# BRIEF
Please state the number of lines in the material below that contain "render", with no other words.

# EXTRACTED RECORDS
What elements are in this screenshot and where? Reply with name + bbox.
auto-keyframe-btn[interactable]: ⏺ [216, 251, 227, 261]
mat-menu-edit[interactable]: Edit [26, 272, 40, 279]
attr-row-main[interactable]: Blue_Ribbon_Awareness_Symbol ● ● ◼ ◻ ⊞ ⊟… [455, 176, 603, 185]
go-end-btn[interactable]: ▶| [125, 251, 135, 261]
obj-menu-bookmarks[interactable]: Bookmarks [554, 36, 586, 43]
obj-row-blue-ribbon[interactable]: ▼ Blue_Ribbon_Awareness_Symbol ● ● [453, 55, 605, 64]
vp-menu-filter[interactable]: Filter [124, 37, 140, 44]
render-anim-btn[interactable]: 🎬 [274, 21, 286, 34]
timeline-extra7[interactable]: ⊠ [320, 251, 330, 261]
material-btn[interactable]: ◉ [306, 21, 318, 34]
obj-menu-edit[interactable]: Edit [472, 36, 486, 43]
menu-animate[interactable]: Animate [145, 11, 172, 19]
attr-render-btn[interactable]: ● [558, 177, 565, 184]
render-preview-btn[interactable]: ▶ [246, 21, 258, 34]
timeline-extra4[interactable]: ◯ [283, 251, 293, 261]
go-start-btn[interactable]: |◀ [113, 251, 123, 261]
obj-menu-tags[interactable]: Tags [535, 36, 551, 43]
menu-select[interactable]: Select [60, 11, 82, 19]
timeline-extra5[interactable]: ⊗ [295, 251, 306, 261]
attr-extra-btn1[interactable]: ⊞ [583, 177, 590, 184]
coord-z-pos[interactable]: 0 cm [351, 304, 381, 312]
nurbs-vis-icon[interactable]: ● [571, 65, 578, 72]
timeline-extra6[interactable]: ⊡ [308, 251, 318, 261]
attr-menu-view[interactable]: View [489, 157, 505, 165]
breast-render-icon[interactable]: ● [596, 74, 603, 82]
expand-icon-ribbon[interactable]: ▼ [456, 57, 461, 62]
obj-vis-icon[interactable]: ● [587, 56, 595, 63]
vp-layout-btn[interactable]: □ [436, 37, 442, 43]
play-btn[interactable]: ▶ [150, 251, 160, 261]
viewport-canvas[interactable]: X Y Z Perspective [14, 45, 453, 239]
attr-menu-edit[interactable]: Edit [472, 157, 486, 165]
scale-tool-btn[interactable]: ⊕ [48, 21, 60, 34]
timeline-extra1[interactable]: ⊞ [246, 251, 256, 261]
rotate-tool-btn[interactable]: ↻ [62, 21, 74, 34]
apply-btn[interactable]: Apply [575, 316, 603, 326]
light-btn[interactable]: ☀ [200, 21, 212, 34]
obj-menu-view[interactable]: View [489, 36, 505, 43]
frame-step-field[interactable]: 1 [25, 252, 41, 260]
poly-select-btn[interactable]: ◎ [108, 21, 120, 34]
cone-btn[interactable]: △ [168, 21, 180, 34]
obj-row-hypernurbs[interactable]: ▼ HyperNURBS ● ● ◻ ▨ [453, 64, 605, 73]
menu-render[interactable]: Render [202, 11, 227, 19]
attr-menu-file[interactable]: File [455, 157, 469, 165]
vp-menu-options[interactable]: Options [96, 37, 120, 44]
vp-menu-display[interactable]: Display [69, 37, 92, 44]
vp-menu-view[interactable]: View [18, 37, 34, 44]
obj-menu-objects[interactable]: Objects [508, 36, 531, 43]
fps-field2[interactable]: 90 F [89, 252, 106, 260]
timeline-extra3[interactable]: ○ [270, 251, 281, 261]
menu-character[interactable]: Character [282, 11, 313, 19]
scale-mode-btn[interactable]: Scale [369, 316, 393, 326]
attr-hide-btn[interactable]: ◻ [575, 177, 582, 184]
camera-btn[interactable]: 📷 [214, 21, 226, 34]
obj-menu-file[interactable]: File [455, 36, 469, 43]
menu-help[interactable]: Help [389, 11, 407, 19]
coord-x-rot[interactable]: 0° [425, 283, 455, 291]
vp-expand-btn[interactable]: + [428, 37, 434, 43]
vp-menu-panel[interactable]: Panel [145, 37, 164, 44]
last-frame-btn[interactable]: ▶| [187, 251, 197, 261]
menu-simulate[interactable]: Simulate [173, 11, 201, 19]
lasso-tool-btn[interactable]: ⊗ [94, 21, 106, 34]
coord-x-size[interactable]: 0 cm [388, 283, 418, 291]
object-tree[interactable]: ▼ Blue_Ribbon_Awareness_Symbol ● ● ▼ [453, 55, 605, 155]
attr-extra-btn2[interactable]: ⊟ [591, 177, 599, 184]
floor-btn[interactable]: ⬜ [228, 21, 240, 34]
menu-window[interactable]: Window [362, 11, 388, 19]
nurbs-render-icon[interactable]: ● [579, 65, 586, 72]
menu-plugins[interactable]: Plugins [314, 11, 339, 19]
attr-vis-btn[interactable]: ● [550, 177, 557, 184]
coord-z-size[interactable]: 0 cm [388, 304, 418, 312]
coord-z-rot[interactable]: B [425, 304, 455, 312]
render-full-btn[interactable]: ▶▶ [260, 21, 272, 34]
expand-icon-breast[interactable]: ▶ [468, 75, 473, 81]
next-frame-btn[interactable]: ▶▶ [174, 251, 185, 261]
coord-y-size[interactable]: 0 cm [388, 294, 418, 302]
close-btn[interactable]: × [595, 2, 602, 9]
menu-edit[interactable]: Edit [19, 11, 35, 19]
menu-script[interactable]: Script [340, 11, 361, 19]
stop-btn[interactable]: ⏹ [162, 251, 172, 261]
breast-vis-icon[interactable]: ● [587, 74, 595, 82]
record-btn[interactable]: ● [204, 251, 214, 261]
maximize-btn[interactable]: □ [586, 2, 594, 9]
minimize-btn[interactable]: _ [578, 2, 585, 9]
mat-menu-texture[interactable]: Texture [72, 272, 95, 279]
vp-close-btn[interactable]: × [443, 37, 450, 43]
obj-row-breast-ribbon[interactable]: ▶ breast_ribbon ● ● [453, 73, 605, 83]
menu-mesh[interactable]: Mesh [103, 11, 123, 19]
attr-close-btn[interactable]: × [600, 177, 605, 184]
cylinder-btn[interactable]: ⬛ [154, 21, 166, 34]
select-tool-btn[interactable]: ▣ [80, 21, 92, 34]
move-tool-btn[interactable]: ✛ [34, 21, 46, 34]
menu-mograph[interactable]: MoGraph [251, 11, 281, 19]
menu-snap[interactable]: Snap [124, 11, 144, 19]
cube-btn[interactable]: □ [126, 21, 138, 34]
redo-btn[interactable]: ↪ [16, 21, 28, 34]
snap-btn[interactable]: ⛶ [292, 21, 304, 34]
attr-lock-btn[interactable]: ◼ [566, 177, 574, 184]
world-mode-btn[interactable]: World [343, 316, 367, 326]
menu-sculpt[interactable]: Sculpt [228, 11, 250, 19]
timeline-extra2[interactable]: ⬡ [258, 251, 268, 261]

# SOLUTION BELOW
7